## Exercise goal
All lines from the one that contains "Point out left iliac vein." through the close of the entries below are to be repeated exactly, without any pictures.

## Data records
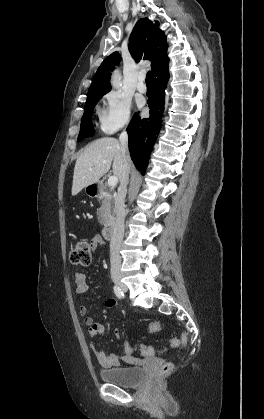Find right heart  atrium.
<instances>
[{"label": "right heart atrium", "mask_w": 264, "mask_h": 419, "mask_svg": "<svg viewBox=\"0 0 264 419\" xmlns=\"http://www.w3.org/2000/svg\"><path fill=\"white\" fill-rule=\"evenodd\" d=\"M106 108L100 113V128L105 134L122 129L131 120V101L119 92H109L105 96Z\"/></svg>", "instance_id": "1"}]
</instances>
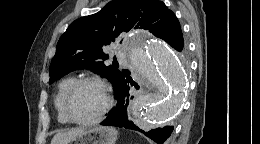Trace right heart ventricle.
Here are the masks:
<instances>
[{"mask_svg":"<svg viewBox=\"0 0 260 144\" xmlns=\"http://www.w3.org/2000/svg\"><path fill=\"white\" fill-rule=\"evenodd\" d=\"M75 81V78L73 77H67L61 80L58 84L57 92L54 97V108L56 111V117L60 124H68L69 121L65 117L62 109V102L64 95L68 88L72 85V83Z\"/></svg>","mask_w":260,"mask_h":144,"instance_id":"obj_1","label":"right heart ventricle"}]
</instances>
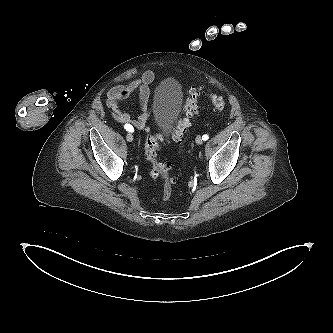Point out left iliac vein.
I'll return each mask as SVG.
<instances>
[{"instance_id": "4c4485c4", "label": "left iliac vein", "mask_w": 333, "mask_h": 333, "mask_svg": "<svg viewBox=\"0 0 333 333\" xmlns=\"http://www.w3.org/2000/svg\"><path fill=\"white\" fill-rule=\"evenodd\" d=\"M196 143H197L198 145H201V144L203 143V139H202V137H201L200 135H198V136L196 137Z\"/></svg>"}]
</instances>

## Solution for this problem
Point out left iliac vein.
I'll return each mask as SVG.
<instances>
[{"instance_id": "4c4485c4", "label": "left iliac vein", "mask_w": 333, "mask_h": 333, "mask_svg": "<svg viewBox=\"0 0 333 333\" xmlns=\"http://www.w3.org/2000/svg\"><path fill=\"white\" fill-rule=\"evenodd\" d=\"M196 143H197L198 145H201V144L203 143V139H202V137H201L200 135H198V136L196 137Z\"/></svg>"}]
</instances>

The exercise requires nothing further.